Cabin Research Underway

Cabin+Research+Underway

Sophie Hillmeyer

A grant from the National Institute of Mental Health has enabled NMU’s Department of Psychological Sciences to conduct research about the use of a cell phone app as treatment for anxiety disorders. Cognitive x Affective Behavior & Integrative Neuroscience (CABIN) Lab Director Joshua Carlson is leading the research.The three-year project began in September of 2017 and data collection began winter of 2018.

“The project wouldn’t be feasible without the grant. We have a lot of projects going on, but this one has been the focus, since we were able to receive the money,” Carlson said. “Students are learning about how much work goes into grand-funded research. It’s the less glamorous aspect of the project.”

The research investigates the effects of a mobile app created by a local programmer, and its ability to reduce anxiety in the user. Studies have shown that increased focus on threats or other negative emotional stimuli can trigger anxiety and the app is designed to use attention bias modification (ABM) to reduce the focus on those threats, therefore reducing anxiety, Carlson said. He added that other institutions are conducting research on ABM as a way to reduce anxiety, but using it in a cell phone app is not common.

“This particular project is unique to NMU,” he said.

This project requires a lot of work and would not be possible without the help of graduate and undergraduate students, Carlson said.

The research is seeking participants between the ages of 18 and 42 who are willing to commit to a six-week study. They also need to be right-handed.

Participants will have MRI and EEG imaging done before and after training to monitor the effects of the app and will be paid up to $65 for their participation.
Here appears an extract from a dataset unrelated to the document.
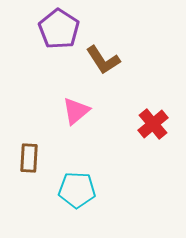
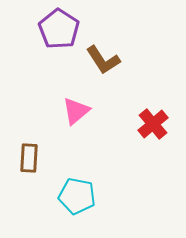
cyan pentagon: moved 6 px down; rotated 9 degrees clockwise
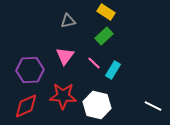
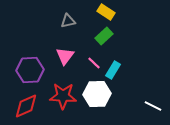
white hexagon: moved 11 px up; rotated 16 degrees counterclockwise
The goal is to have 100 participants in the study and they are about one-third of the way to meeting that goal, Carlson said.

Perspective participants go through a screening process and receive EEG testing before the training begins. Students help with this screening process, graduate student Jeremy Andrzejewski said. After the six-week period, the participants go through MRI testing at the hospital.
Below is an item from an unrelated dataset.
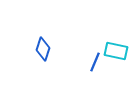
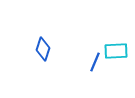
cyan rectangle: rotated 15 degrees counterclockwise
“The reason I came here is to work for Dr. Carlson because of his research in anxiety disorders,” Andrzejewski said. “I’m really interested in knowing what goes on in the brain when somebody is dealing with anxiety, and the best way to do that is to see pre and post changes.”
Andrzejewski said this project taught him how to work with the longer study protocol and about procedures for pre and post-testing measures.

As the research enters its second year, some preliminary analysis on the data collected thus far have begun, Carlson said. Students will present these findings at upcoming conferences, including the Society for Neuroscience annual meeting in San Diego in early November, he added.

“[I have known] people who have fought really hard against anxiety,” Andrzejewski said. “That is one of the reasons I wanted to come here and do this research, so we can see if there are some possible ways to cause a reduction in anxiety symptoms.”